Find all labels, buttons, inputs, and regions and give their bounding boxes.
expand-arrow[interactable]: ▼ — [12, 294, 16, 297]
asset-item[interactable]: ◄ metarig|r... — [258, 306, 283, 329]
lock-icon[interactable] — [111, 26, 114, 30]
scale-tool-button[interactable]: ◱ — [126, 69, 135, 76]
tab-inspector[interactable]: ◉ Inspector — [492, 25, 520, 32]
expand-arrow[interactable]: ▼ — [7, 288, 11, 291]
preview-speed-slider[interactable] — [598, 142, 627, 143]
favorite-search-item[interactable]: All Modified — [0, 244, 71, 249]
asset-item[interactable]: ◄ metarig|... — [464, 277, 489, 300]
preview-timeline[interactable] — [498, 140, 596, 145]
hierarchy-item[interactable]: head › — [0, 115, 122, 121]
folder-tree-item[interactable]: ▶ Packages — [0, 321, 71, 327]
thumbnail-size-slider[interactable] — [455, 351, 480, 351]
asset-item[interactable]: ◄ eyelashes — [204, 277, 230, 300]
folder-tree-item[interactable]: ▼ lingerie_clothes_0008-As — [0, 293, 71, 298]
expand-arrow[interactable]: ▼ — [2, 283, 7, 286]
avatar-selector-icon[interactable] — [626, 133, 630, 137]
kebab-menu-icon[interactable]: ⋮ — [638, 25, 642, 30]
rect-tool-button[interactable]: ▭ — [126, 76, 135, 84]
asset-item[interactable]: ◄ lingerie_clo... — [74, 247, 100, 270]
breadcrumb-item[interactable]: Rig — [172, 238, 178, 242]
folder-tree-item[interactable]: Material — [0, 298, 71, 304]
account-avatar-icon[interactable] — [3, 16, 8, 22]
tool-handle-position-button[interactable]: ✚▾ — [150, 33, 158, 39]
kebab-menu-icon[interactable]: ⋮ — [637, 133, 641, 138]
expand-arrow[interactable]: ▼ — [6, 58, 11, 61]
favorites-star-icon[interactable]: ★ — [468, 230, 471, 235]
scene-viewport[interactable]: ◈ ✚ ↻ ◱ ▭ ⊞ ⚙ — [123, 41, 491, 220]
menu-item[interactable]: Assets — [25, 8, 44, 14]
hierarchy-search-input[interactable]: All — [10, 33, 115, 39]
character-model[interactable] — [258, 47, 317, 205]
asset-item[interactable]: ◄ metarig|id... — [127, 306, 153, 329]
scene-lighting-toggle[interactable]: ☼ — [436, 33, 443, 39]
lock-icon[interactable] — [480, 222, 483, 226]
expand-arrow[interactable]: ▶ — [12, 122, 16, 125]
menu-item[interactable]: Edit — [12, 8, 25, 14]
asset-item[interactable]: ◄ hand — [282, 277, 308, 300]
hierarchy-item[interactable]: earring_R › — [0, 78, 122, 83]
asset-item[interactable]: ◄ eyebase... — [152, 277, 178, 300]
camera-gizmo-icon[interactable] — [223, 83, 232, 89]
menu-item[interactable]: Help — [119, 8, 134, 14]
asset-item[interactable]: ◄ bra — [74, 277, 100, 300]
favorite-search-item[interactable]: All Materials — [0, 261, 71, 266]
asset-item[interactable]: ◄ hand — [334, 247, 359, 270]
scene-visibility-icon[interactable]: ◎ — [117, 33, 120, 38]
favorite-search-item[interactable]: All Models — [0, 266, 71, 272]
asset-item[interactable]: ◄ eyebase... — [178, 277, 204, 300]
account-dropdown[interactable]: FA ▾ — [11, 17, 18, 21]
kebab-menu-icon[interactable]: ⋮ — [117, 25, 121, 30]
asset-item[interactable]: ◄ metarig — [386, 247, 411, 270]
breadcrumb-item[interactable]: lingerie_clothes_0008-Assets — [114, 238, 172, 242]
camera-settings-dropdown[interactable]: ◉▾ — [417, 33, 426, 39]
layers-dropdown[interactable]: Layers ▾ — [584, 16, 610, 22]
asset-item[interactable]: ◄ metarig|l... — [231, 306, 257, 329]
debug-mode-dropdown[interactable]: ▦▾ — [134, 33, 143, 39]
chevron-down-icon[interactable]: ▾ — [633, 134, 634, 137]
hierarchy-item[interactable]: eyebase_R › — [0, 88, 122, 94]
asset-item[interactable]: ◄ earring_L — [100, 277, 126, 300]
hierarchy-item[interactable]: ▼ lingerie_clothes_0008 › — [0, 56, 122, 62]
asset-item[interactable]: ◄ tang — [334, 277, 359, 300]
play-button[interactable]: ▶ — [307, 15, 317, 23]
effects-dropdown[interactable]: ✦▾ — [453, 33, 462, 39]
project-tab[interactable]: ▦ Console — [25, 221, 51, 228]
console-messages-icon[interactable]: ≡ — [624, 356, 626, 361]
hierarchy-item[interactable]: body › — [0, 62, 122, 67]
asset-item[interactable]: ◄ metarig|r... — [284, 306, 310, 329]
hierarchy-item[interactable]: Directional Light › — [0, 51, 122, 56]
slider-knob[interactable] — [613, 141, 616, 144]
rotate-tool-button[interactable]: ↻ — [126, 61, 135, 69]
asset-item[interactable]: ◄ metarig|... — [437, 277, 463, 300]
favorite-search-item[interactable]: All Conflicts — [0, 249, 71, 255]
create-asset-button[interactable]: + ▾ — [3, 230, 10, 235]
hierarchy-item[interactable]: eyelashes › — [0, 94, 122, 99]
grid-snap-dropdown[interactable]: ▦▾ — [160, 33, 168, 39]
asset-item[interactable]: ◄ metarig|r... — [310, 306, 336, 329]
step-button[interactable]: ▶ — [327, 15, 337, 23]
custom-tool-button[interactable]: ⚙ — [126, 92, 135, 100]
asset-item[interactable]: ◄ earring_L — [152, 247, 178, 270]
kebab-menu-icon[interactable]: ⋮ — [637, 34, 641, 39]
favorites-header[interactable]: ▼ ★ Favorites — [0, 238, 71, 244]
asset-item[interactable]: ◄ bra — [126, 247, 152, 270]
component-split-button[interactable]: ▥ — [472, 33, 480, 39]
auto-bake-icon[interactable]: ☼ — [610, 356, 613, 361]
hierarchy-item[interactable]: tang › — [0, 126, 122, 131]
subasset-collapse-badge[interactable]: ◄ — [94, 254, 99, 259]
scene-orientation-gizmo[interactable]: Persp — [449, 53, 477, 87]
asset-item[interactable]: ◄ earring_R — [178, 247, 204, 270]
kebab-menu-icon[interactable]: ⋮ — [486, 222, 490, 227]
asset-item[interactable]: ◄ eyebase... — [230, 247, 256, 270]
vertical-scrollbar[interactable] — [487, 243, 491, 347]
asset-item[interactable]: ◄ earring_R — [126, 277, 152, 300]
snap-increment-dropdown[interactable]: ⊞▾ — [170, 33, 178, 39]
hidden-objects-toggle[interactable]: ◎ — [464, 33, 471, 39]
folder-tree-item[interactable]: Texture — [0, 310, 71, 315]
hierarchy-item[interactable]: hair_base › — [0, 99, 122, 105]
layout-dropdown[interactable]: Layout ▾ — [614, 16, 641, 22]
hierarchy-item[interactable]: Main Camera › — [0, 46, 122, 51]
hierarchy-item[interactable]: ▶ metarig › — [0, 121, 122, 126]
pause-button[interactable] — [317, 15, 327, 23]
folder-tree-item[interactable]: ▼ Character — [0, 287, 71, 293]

+---+

The problem.
What the exercise asks for is the listing above, retyped in full.

Answer section.
Find all labels, buttons, inputs, and regions and give their bounding boxes.
expand-arrow[interactable]: ▼ — [12, 294, 16, 297]
asset-item[interactable]: ◄ metarig|r... — [258, 306, 283, 329]
lock-icon[interactable] — [111, 26, 114, 30]
scale-tool-button[interactable]: ◱ — [126, 69, 135, 76]
tab-inspector[interactable]: ◉ Inspector — [492, 25, 520, 32]
expand-arrow[interactable]: ▼ — [7, 288, 11, 291]
preview-speed-slider[interactable] — [598, 142, 627, 143]
favorite-search-item[interactable]: All Modified — [0, 244, 71, 249]
asset-item[interactable]: ◄ metarig|... — [464, 277, 489, 300]
preview-timeline[interactable] — [498, 140, 596, 145]
hierarchy-item[interactable]: head › — [0, 115, 122, 121]
folder-tree-item[interactable]: ▶ Packages — [0, 321, 71, 327]
thumbnail-size-slider[interactable] — [455, 351, 480, 351]
asset-item[interactable]: ◄ eyelashes — [204, 277, 230, 300]
folder-tree-item[interactable]: ▼ lingerie_clothes_0008-As — [0, 293, 71, 298]
expand-arrow[interactable]: ▼ — [2, 283, 7, 286]
avatar-selector-icon[interactable] — [626, 133, 630, 137]
kebab-menu-icon[interactable]: ⋮ — [638, 25, 642, 30]
rect-tool-button[interactable]: ▭ — [126, 76, 135, 84]
asset-item[interactable]: ◄ lingerie_clo... — [74, 247, 100, 270]
breadcrumb-item[interactable]: Rig — [172, 238, 178, 242]
folder-tree-item[interactable]: Material — [0, 298, 71, 304]
account-avatar-icon[interactable] — [3, 16, 8, 22]
tool-handle-position-button[interactable]: ✚▾ — [150, 33, 158, 39]
kebab-menu-icon[interactable]: ⋮ — [637, 133, 641, 138]
expand-arrow[interactable]: ▼ — [6, 58, 11, 61]
favorites-star-icon[interactable]: ★ — [468, 230, 471, 235]
scene-viewport[interactable]: ◈ ✚ ↻ ◱ ▭ ⊞ ⚙ — [123, 41, 491, 220]
menu-item[interactable]: Assets — [25, 8, 44, 14]
hierarchy-search-input[interactable]: All — [10, 33, 115, 39]
character-model[interactable] — [258, 47, 317, 205]
asset-item[interactable]: ◄ metarig|id... — [127, 306, 153, 329]
scene-lighting-toggle[interactable]: ☼ — [436, 33, 443, 39]
lock-icon[interactable] — [480, 222, 483, 226]
expand-arrow[interactable]: ▶ — [12, 122, 16, 125]
menu-item[interactable]: Edit — [12, 8, 25, 14]
asset-item[interactable]: ◄ hand — [282, 277, 308, 300]
hierarchy-item[interactable]: earring_R › — [0, 78, 122, 83]
asset-item[interactable]: ◄ eyebase... — [152, 277, 178, 300]
camera-gizmo-icon[interactable] — [223, 83, 232, 89]
menu-item[interactable]: Help — [119, 8, 134, 14]
asset-item[interactable]: ◄ bra — [74, 277, 100, 300]
favorite-search-item[interactable]: All Materials — [0, 261, 71, 266]
asset-item[interactable]: ◄ hand — [334, 247, 359, 270]
scene-visibility-icon[interactable]: ◎ — [117, 33, 120, 38]
favorite-search-item[interactable]: All Models — [0, 266, 71, 272]
asset-item[interactable]: ◄ eyebase... — [178, 277, 204, 300]
account-dropdown[interactable]: FA ▾ — [11, 17, 18, 21]
kebab-menu-icon[interactable]: ⋮ — [117, 25, 121, 30]
asset-item[interactable]: ◄ metarig — [386, 247, 411, 270]
breadcrumb-item[interactable]: lingerie_clothes_0008-Assets — [114, 238, 172, 242]
camera-settings-dropdown[interactable]: ◉▾ — [417, 33, 426, 39]
layers-dropdown[interactable]: Layers ▾ — [584, 16, 610, 22]
asset-item[interactable]: ◄ metarig|l... — [231, 306, 257, 329]
debug-mode-dropdown[interactable]: ▦▾ — [134, 33, 143, 39]
chevron-down-icon[interactable]: ▾ — [633, 134, 634, 137]
hierarchy-item[interactable]: eyebase_R › — [0, 88, 122, 94]
asset-item[interactable]: ◄ earring_L — [100, 277, 126, 300]
hierarchy-item[interactable]: ▼ lingerie_clothes_0008 › — [0, 56, 122, 62]
asset-item[interactable]: ◄ tang — [334, 277, 359, 300]
play-button[interactable]: ▶ — [307, 15, 317, 23]
effects-dropdown[interactable]: ✦▾ — [453, 33, 462, 39]
project-tab[interactable]: ▦ Console — [25, 221, 51, 228]
console-messages-icon[interactable]: ≡ — [624, 356, 626, 361]
hierarchy-item[interactable]: body › — [0, 62, 122, 67]
asset-item[interactable]: ◄ metarig|r... — [284, 306, 310, 329]
hierarchy-item[interactable]: Directional Light › — [0, 51, 122, 56]
slider-knob[interactable] — [613, 141, 616, 144]
rotate-tool-button[interactable]: ↻ — [126, 61, 135, 69]
asset-item[interactable]: ◄ metarig|... — [437, 277, 463, 300]
favorite-search-item[interactable]: All Conflicts — [0, 249, 71, 255]
create-asset-button[interactable]: + ▾ — [3, 230, 10, 235]
hierarchy-item[interactable]: eyelashes › — [0, 94, 122, 99]
grid-snap-dropdown[interactable]: ▦▾ — [160, 33, 168, 39]
asset-item[interactable]: ◄ metarig|r... — [310, 306, 336, 329]
step-button[interactable]: ▶ — [327, 15, 337, 23]
custom-tool-button[interactable]: ⚙ — [126, 92, 135, 100]
asset-item[interactable]: ◄ earring_L — [152, 247, 178, 270]
kebab-menu-icon[interactable]: ⋮ — [637, 34, 641, 39]
favorites-header[interactable]: ▼ ★ Favorites — [0, 238, 71, 244]
asset-item[interactable]: ◄ bra — [126, 247, 152, 270]
component-split-button[interactable]: ▥ — [472, 33, 480, 39]
auto-bake-icon[interactable]: ☼ — [610, 356, 613, 361]
hierarchy-item[interactable]: tang › — [0, 126, 122, 131]
subasset-collapse-badge[interactable]: ◄ — [94, 254, 99, 259]
scene-orientation-gizmo[interactable]: Persp — [449, 53, 477, 87]
asset-item[interactable]: ◄ earring_R — [178, 247, 204, 270]
kebab-menu-icon[interactable]: ⋮ — [486, 222, 490, 227]
asset-item[interactable]: ◄ eyebase... — [230, 247, 256, 270]
vertical-scrollbar[interactable] — [487, 243, 491, 347]
asset-item[interactable]: ◄ earring_R — [126, 277, 152, 300]
snap-increment-dropdown[interactable]: ⊞▾ — [170, 33, 178, 39]
hidden-objects-toggle[interactable]: ◎ — [464, 33, 471, 39]
folder-tree-item[interactable]: Texture — [0, 310, 71, 315]
hierarchy-item[interactable]: hair_base › — [0, 99, 122, 105]
layout-dropdown[interactable]: Layout ▾ — [614, 16, 641, 22]
hierarchy-item[interactable]: Main Camera › — [0, 46, 122, 51]
hierarchy-item[interactable]: ▶ metarig › — [0, 121, 122, 126]
pause-button[interactable] — [317, 15, 327, 23]
folder-tree-item[interactable]: ▼ Character — [0, 287, 71, 293]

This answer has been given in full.